In which FP has an obscure font problem, in annoyingly specific circumstances


Only a day after the new garden blog went live, I found myself with a problem. This morning, I noticed a problem with it, on K’s PC. Moreover, it was only a problem on K’s PC. On her PC, in Firefox and in IE, the heading font was hugely oversized compared to the rest of the page. In Chrome, everything was fine.

Now, I’d tested the site in all of my browsers. On my Windows PC, running Window 7 just like K’s, there were no problems in any of the browsers I’d tried. On my Linux box, all fine; on my FreeBSD box, all fine. But on K’s PC, apart from in Chrome, the heading font was completely out. Whether I tried setting an absolute size or a relative size, the heading font was completely out.

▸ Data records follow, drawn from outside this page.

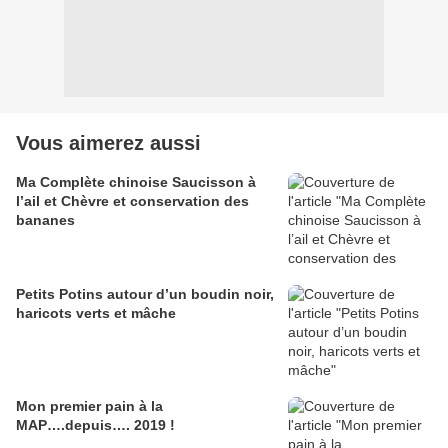
Vous aimerez aussi
Ma Complète chinoise Saucisson à
l’ail et Chèvre et conservation des
bananes
Petits Potins autour d’un boudin noir,
haricots verts et mâche
Mon premier pain à la
MAP….depuis…. 2019 !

All of the fonts on the new site are loaded through the Google Webfonts API, because it’s nice and simple and practically no different to self-hosting your fonts. Fiddling around with it, I noticed something strange: it wasn’t just a problem specific to K’s PC, it was a problem specific to this specific font. Changing the font to anything else: no problems at all. With the font I originally chose: completely the wrong size on the one PC. Bizarre.

After spending a few hours getting more and more puzzled and frustrated, I decided that, to be frank, I wasn’t that attached to the specific font. So, from day 2, the garden blog is using a different font on its masthead. The old one – for reference, “Love Ya Like A Sister” by Kimberly Geswein – was abandoned, rather than wrestle with getting it to render at the right size on every computer out there. The replacement – “Cabin Sketch” by Pablo Impallari – does that reliably, as far as I’ve noticed;* and although it’s different it fits in just as well.

* this is where someone writes in and says it looks wrong on their Acorn Archimedes, or something along those lines.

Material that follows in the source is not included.